The fact is many of us have been rightfully angry about executive compensation. There is a serious problem in this nation when CEOs are making more than 800 times as much as the average worker--while in other nations, such as Japan, CEOs make only 5-6 times as much. And we claim to the government that is of the people, by the people, for the people, LOL.
Many of us were also concerned about outsourcing and offshoring. We knew where the jobs were going. Yet, what do we get? The W administration telling us that outsourcing is "good" and "healthy." Yet those of us who protested were told that we were being unAmerican and unpatriotic.

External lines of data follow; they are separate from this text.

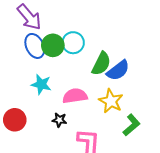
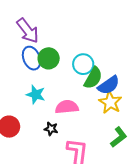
cyan circle: (73, 43) -> (83, 64), moved
yellow star: (111, 101) -> (110, 102), moved

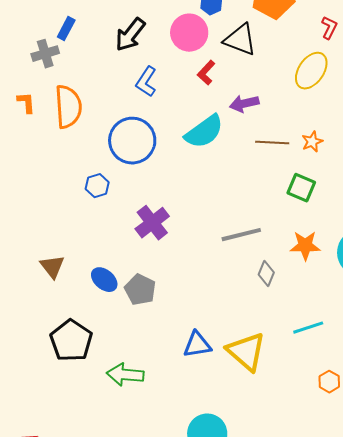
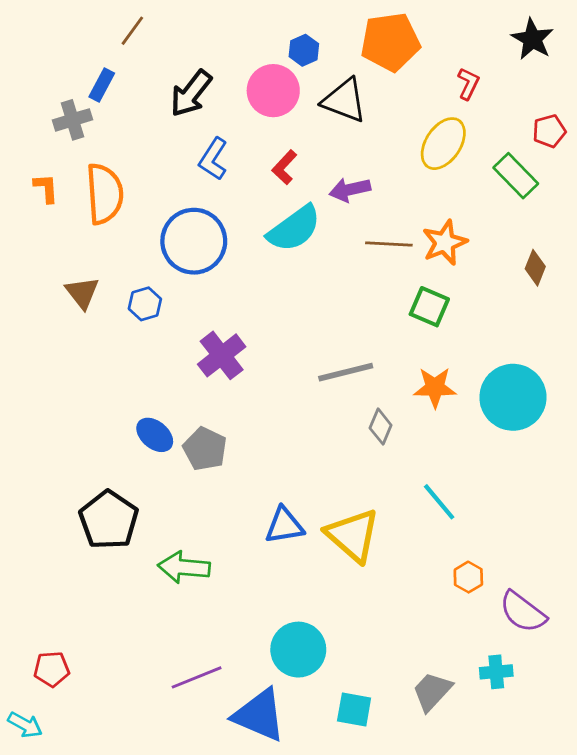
red L-shape: (206, 73) -> (284, 167), moved
orange star: (312, 142) -> (445, 243), size x1.5
brown triangle: (52, 267) -> (82, 293), moved
cyan line: (308, 328) -> (439, 502), turned 68

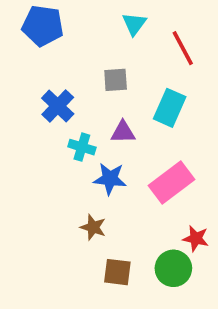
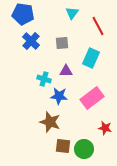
blue cross: (58, 106) -> (31, 41), moved
brown star: (93, 227) -> (50, 122), size x1.5
green circle: (173, 268) -> (84, 149), moved

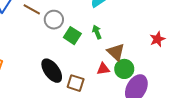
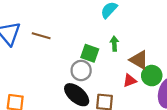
gray circle: (54, 20) -> (81, 70), moved
green arrow: (97, 32) -> (114, 44), turned 32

Not least, it doesn't help that the media enjoys covering lavish wealth--whether it's Lifestyles of the Rich and Famous or NYT's fatuous fashion coverage of botoxed, overtanned middle-aged socialites. The fact is that for too long, the miscreants on Wall Street have been leading the way in "celebrating" wealth. ANd the rest of America followed mindlessly.

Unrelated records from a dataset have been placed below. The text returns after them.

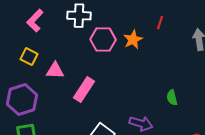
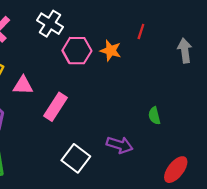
white cross: (79, 16) -> (50, 24), turned 30
orange star: (133, 40) -> (111, 51), turned -30

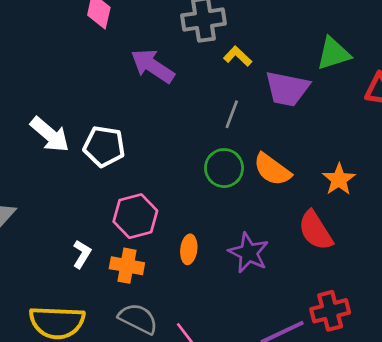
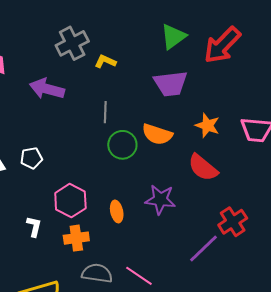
purple trapezoid: (287, 89) -> (171, 84), moved
gray line: (232, 114) -> (105, 112), moved
white pentagon: (104, 146) -> (31, 158), size x0.7
white L-shape: (82, 254) -> (34, 226), moved

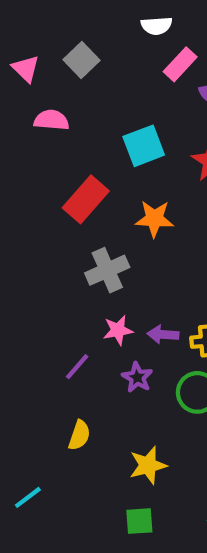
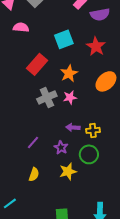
orange star: (154, 219) -> (69, 73), turned -30
pink star: (118, 330) -> (70, 97), moved
yellow star: (148, 465) -> (68, 171), moved

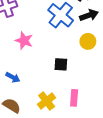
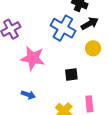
pink star: (24, 41) -> (33, 58), size x1.4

So, yes, in the end, the problem does return to Wall Street and the fact that our government has complied with their every desire, from Reagan and especially through our own George III.
Well amen to that. Who wants to step up first and admit that they took out a mortgage they couldn't really afford, ran up stupid amounts of credit card debt, drove huge new cars they knew they'd never pay off, and generally lived off of ephemeral equity and easy credit to show off for the neighbors rather than living within their means and saving for a rainy day?
What's that sound ... crickets?
And, tell me, who granted the subprime mortgages in the first place? Who approved them? Who enabled all of this crap to happen?